===== Given entries

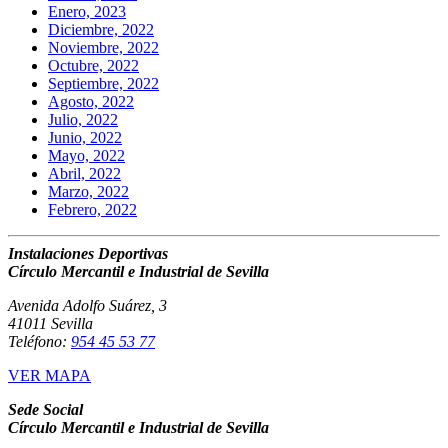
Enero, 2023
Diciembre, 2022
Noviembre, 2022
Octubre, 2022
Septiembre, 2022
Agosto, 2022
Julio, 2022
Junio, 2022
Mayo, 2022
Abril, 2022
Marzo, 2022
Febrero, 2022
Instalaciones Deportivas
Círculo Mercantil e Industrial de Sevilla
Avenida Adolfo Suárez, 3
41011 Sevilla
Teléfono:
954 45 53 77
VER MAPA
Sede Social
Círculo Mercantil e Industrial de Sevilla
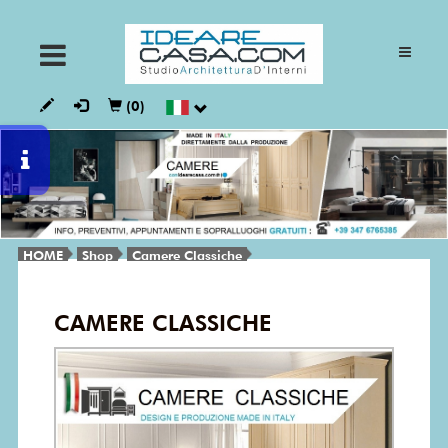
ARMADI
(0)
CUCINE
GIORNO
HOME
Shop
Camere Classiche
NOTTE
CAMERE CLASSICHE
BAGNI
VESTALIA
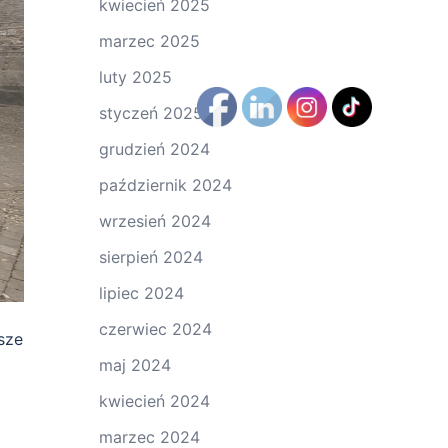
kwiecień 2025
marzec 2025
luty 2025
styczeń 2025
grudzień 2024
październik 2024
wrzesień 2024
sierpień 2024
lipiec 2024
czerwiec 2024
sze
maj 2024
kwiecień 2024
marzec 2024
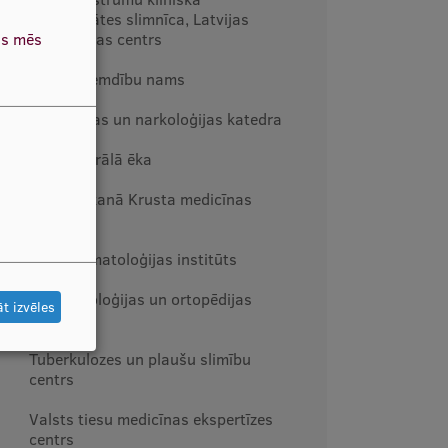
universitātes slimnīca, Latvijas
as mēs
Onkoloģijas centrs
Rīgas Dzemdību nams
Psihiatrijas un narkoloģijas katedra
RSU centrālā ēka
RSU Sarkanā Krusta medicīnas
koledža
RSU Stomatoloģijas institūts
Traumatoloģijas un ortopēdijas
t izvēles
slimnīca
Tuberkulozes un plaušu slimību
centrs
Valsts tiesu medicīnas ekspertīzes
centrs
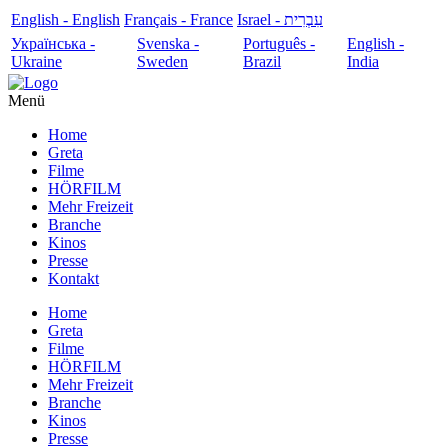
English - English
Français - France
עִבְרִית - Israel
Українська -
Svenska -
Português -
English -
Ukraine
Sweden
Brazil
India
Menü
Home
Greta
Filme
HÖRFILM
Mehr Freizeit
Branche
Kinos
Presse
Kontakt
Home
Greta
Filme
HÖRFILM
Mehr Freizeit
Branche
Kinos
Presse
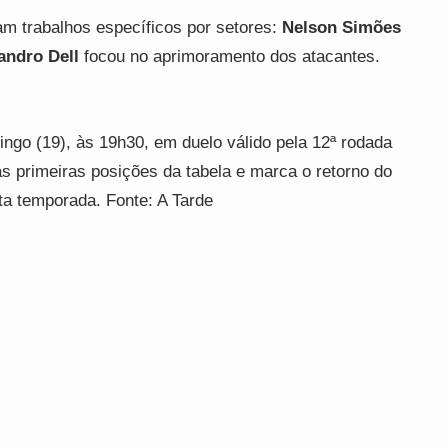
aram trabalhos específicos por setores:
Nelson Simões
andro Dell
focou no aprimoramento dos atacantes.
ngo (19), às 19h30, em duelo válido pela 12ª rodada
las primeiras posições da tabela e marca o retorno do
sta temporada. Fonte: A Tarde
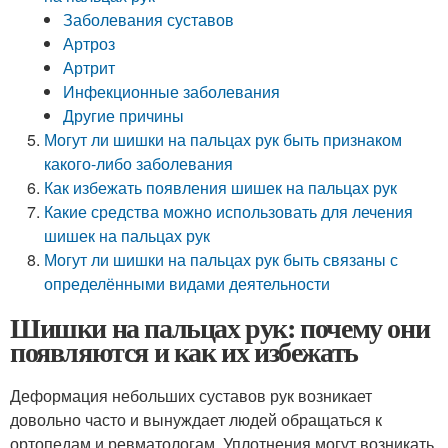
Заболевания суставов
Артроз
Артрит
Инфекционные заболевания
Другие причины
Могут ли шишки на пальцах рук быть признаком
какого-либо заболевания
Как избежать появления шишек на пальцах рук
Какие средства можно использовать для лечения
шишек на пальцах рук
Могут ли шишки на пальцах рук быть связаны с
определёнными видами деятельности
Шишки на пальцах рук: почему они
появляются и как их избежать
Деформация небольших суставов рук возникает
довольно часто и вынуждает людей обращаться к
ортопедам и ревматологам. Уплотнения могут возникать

==========

▸ Your goal: Check each line above for the string "пальцах" and copy those that have it.

▸ Solution:
Могут ли шишки на пальцах рук быть признаком
Как избежать появления шишек на пальцах рук
шишек на пальцах рук
Могут ли шишки на пальцах рук быть связаны с
Шишки на пальцах рук: почему они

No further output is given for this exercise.